Blowing out an exhale of my cigarette, I lift my head.
His eyes are like daggers. There is no remorse for what he just did to me. How he humiliated me, like I am some pawn in his game, only there for his amusement.
I toss my cigarette on his sparkling rich boy shoes, and he growls. I might as well have spat in his face by the sound of his reaction.
I stop breathing as his hand snatches my face, dragging me up to him like I’m nothing but a rag doll made for punishment.
His crazed eyes don’t just stare; they consume.
They track every inch of my face, dissecting me.
Assessing me. Breaking me open.
And I can’t hide. Not from him. Not now.
The tears have already betrayed me.
“Your tears won’t have the desired effect on me, love.”
He leans in so close I can feel him in my bones.
“They have quite the opposite, actually.” His fingers slide from my cheek to my throat, coiling tight.
“But this isn’t the real you. Is it?” His voice dips into something darker. Hungrier. “You’re like me. We don’t break. We don’t show our weakness in front of people.”
My bottom lip trembles.
Wrong move.
His grip tightens, jaw twitching with disdain.

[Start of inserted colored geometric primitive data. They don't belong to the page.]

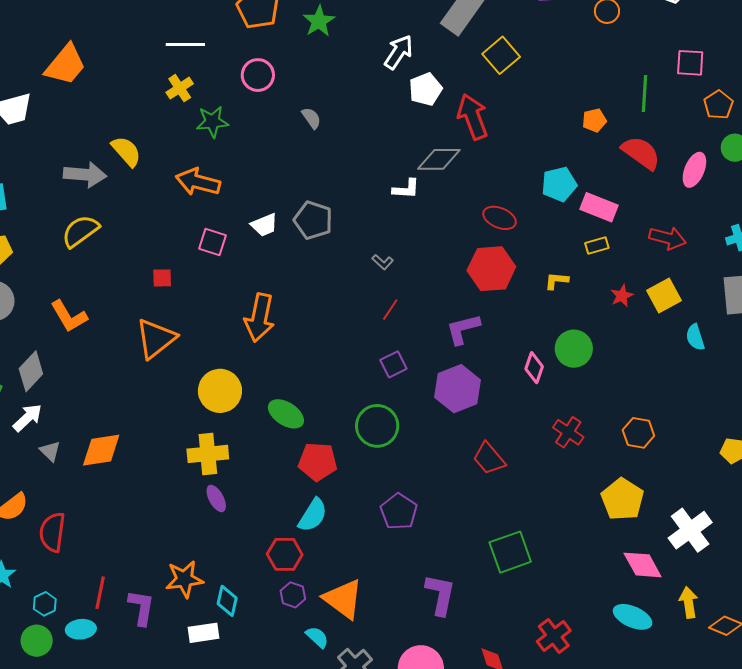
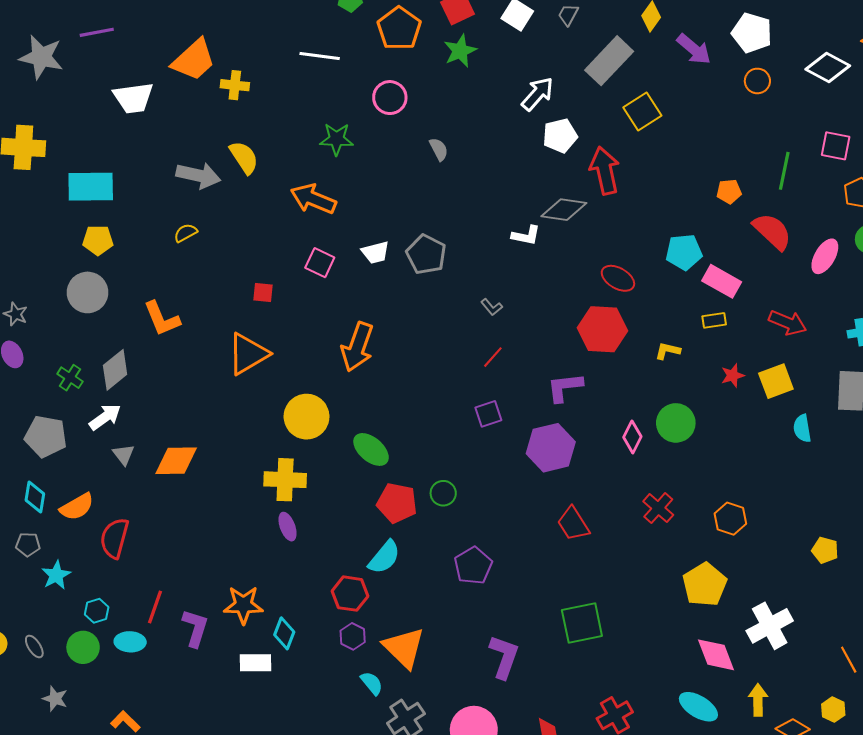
yellow cross: (180, 88) -> (235, 85), moved, turned 32
yellow semicircle: (80, 231) -> (186, 233), size x0.6
green circle: (377, 426) -> (443, 493), moved, size x0.6

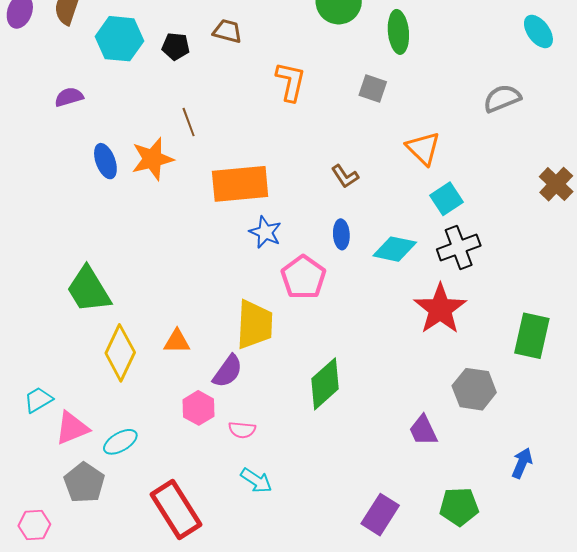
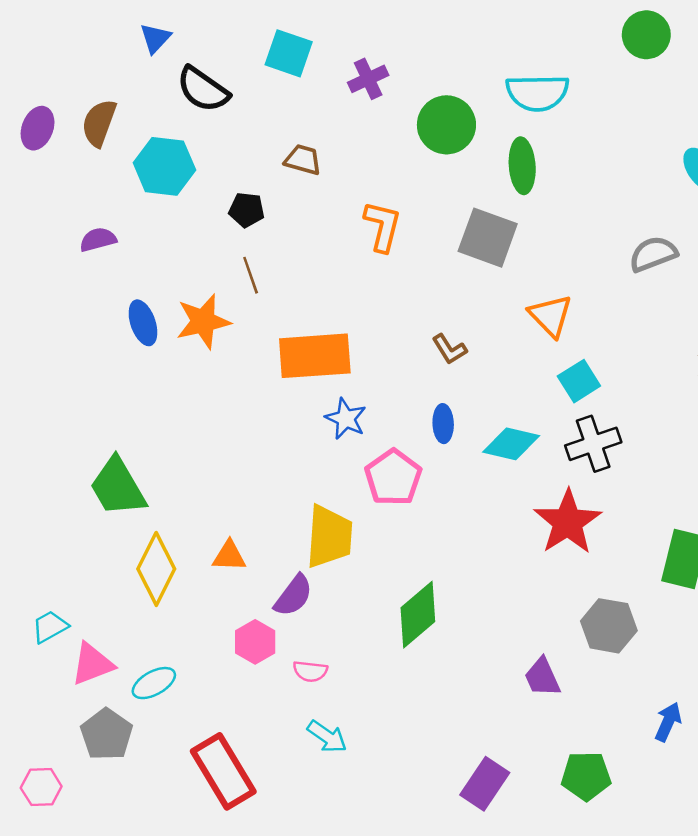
black pentagon: (176, 46) -> (247, 210), moved
gray square: (373, 89) -> (488, 238), size x1.6

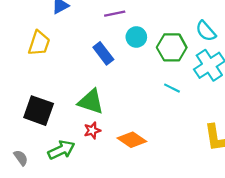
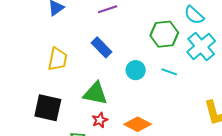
cyan circle: (136, 37) -> (136, 70), moved
yellow trapezoid: (39, 43) -> (58, 59), moved

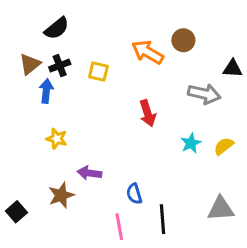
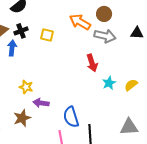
gray arrow: (204, 94) -> (105, 36), moved
red arrow: (148, 113) -> (92, 63), moved
yellow star: (57, 139) -> (26, 87), moved
blue semicircle: (134, 194) -> (71, 117), size x1.5

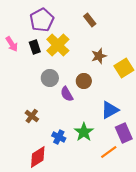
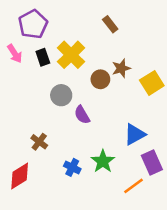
purple pentagon: (42, 20) -> (33, 24), moved
brown circle: (84, 81) -> (100, 79), moved
red diamond: (38, 157) -> (20, 176), moved

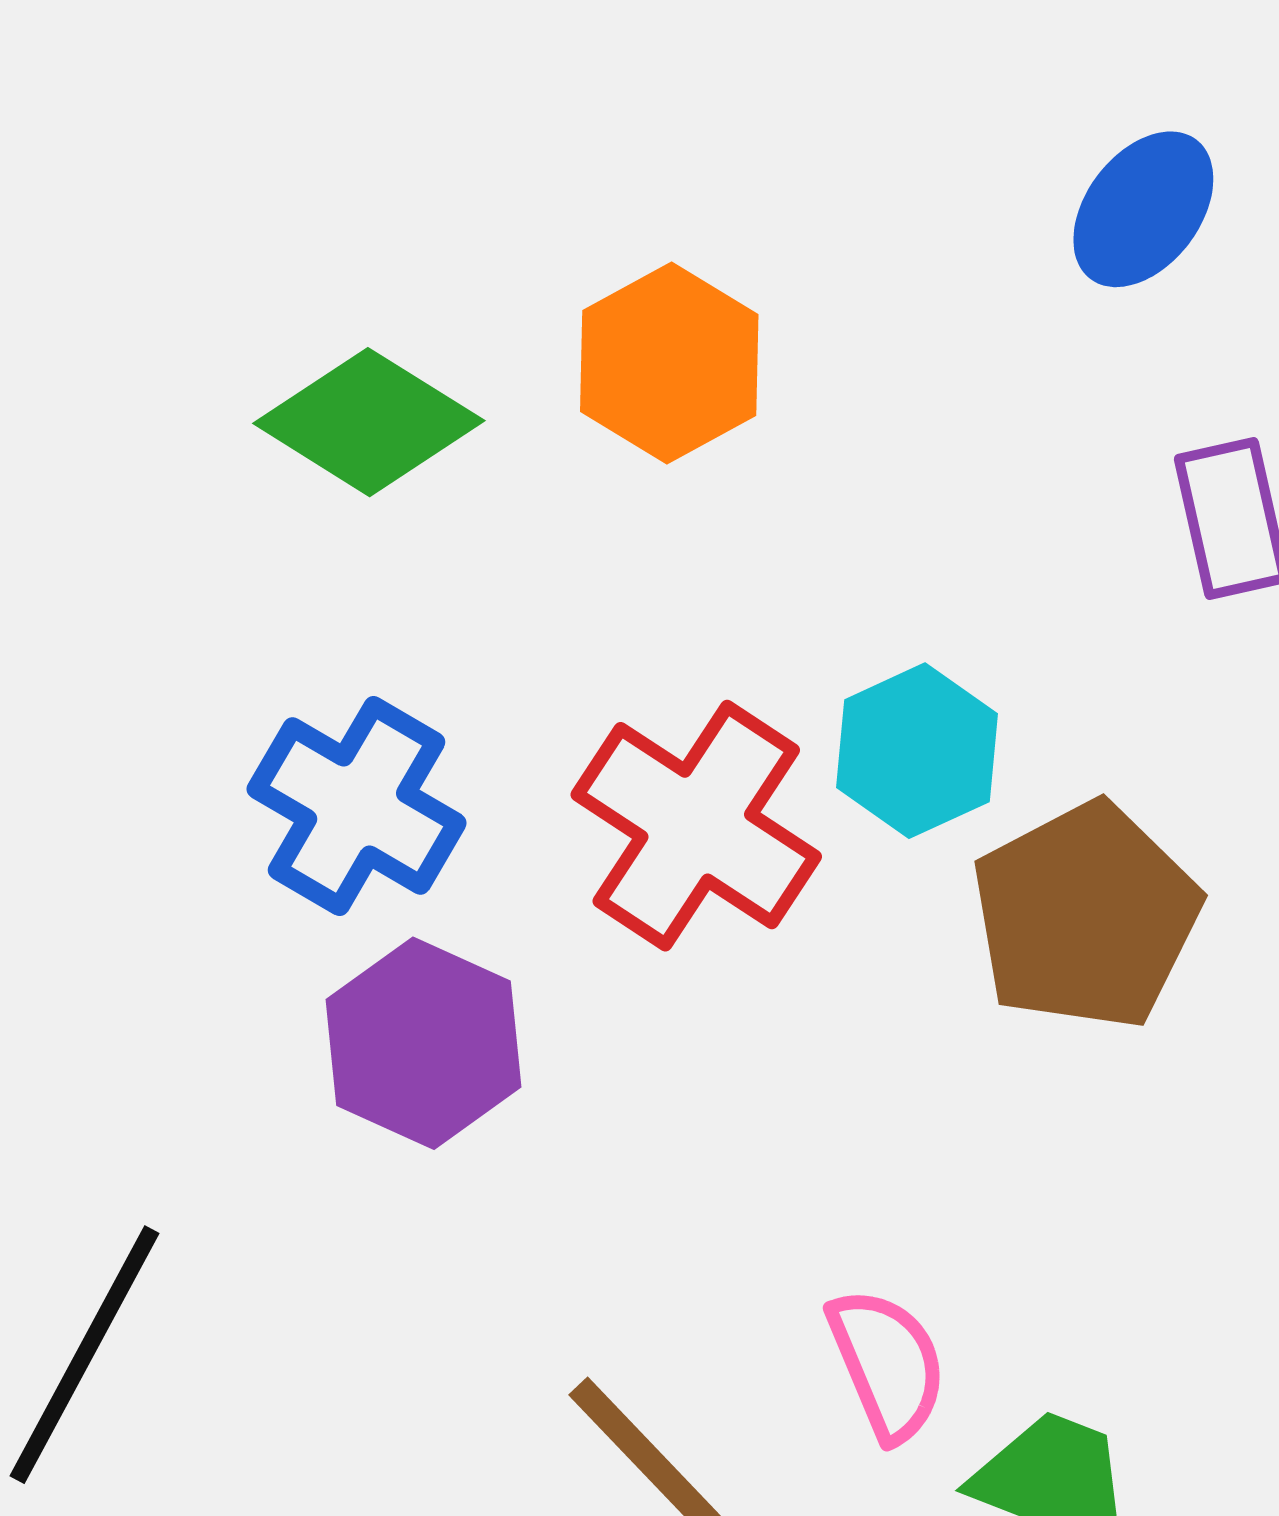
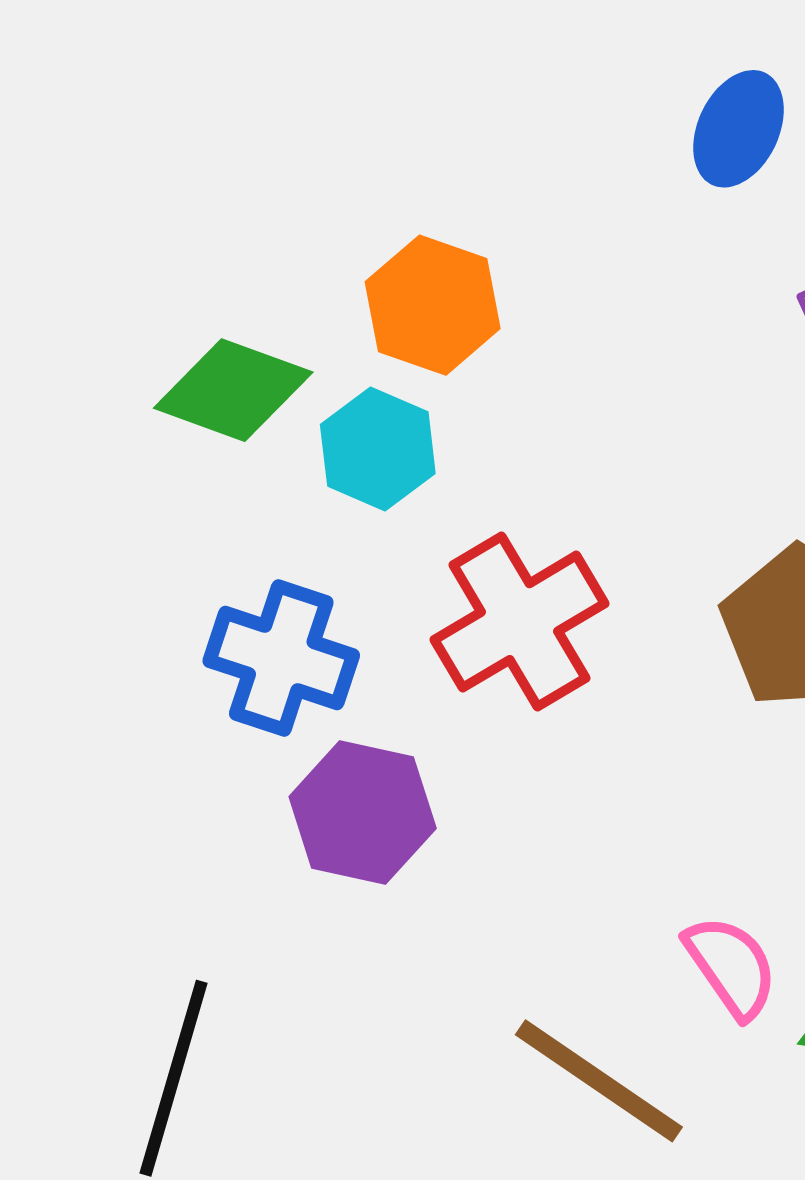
cyan hexagon: (917, 751) -> (378, 449), moved
red cross: (696, 826) -> (520, 622), turned 38

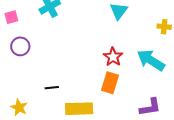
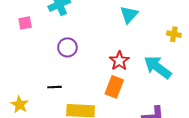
pink square: (11, 17) -> (25, 23), moved
purple circle: (20, 46) -> (67, 47), moved

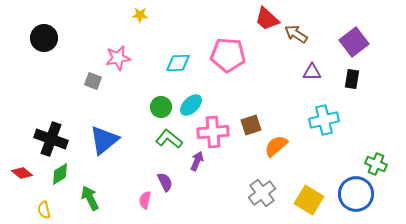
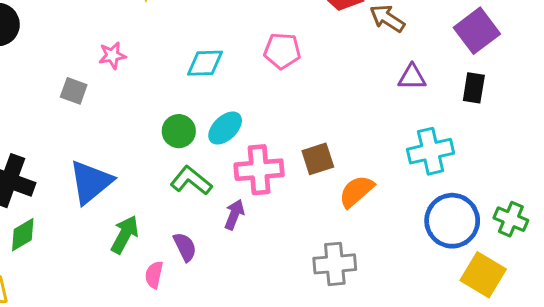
pink pentagon: (228, 55) -> (282, 51), size x0.7
pink star: (118, 58) -> (112, 55), size x0.7
gray cross: (262, 193) -> (335, 264), turned 32
blue circle: (356, 194) -> (452, 221), moved
green arrow: (90, 198) -> (125, 235), moved, turned 55
yellow square: (309, 200) -> (483, 275), moved

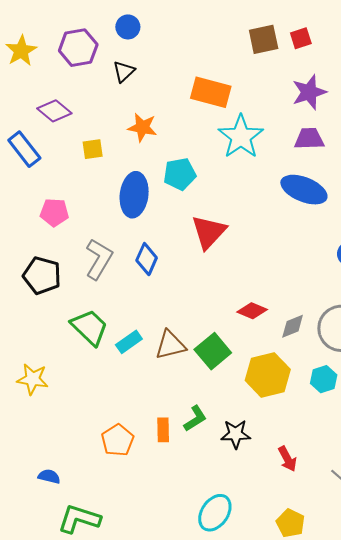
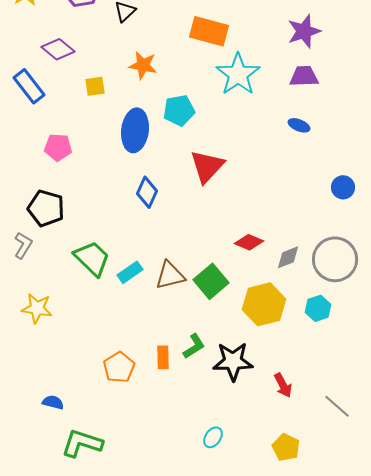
blue ellipse: (304, 190) -> (299, 125), size x0.5
gray L-shape: (99, 259) -> (23, 245), moved, size x0.7
black star: (236, 434) -> (233, 361), size x1.4
cyan ellipse: (215, 513) -> (213, 437), size x0.6

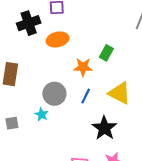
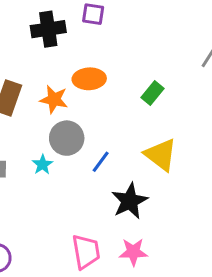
orange ellipse: (58, 39) -> (89, 79), moved
orange star: (83, 67) -> (54, 99), moved
blue line: (86, 96) -> (101, 162), moved

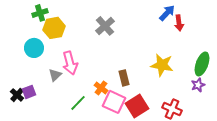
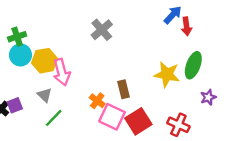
green cross: (40, 13) -> (17, 37), moved
yellow hexagon: (54, 28) -> (45, 61), moved
green ellipse: (202, 64) -> (193, 65), moved
gray triangle: (55, 75) -> (45, 95), moved, turned -32
green line: (78, 103) -> (54, 118), moved

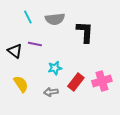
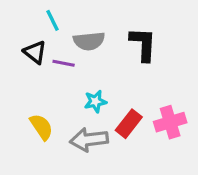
gray semicircle: (55, 19) -> (89, 41), moved
black triangle: (15, 51) -> (35, 52), moved
gray arrow: (51, 92) -> (89, 140), size x1.6

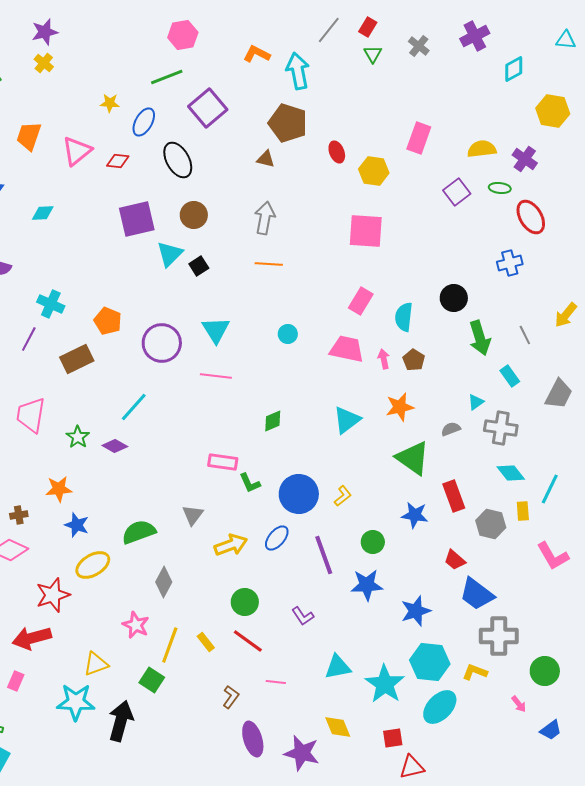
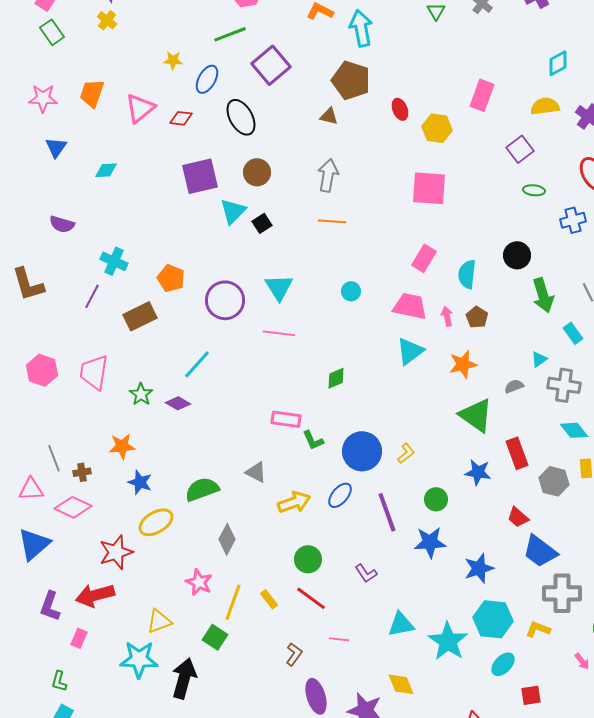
cyan diamond: (514, 69) -> (558, 63), moved
green ellipse: (500, 188) -> (534, 190), moved
cyan triangle: (347, 420) -> (410, 351), moved
gray triangle: (193, 515) -> (256, 472), turned -40
cyan ellipse: (440, 707) -> (503, 664), size x0.7
red square: (393, 738) -> (531, 695), moved

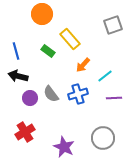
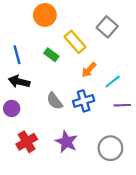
gray square: (113, 25) -> (107, 27), moved, turned -30
purple circle: (30, 98) -> (12, 108), moved
purple star: (64, 147) -> (66, 142), moved

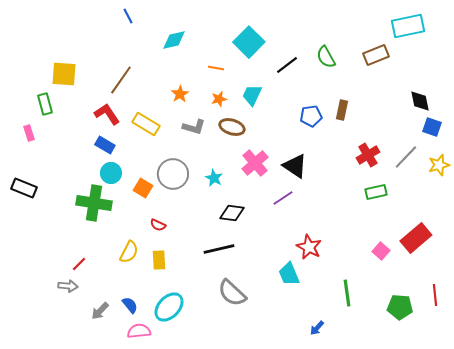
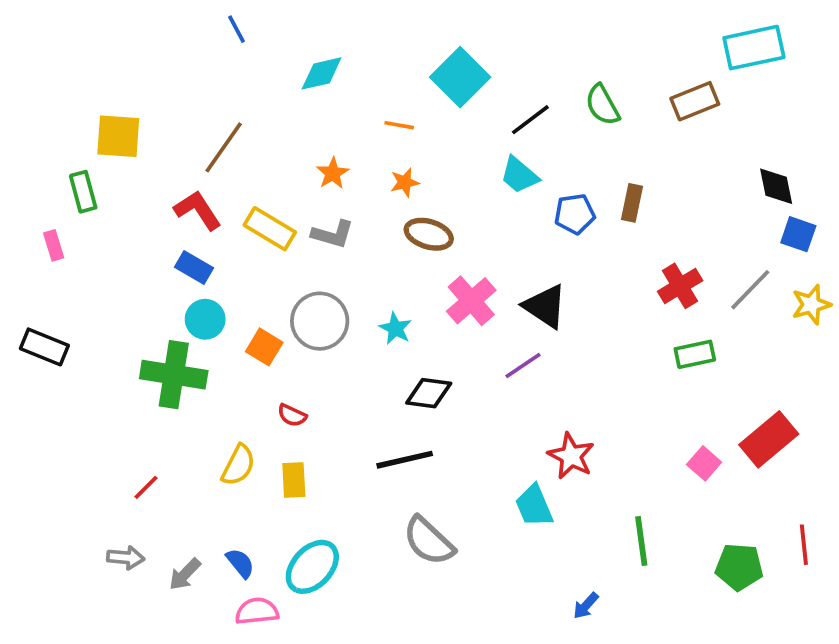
cyan trapezoid: (252, 95) -> (519, 175), moved, turned -75
gray L-shape: (194, 127) -> (333, 234), moved
gray arrow: (68, 286) -> (126, 558), moved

He tuts like I’ve failed some unspoken test. “I thought my wife could take a joke,” he says coldly. Like he doesn’t care. Like this game means nothing to him.
But it means everything to me.
“That wasn’t a joke. That was humiliation in front of all of my colleagues in a career that means everything to me. You have no fucking idea what I’ve had to do to get here.” I spit the words with fire, but they burn me on the way out.
His eyes go narrow. A storm brews in the space between us.
“You really think you know me, huh? Rich boy this, rich boy that. You think you’re the only one here who has felt real pain?”
Then he drops me.
Like I’m disposable. Like I don’t matter.
And that hurts more than anything.
He steps away, shoving his palm against his chest.
“You think my life was a walk in the park? Do you believe I was always this fucking ice cold?”
He looks like he wants to tear his own skin off.
“You don’t get this fucked up for nothing, temptress.”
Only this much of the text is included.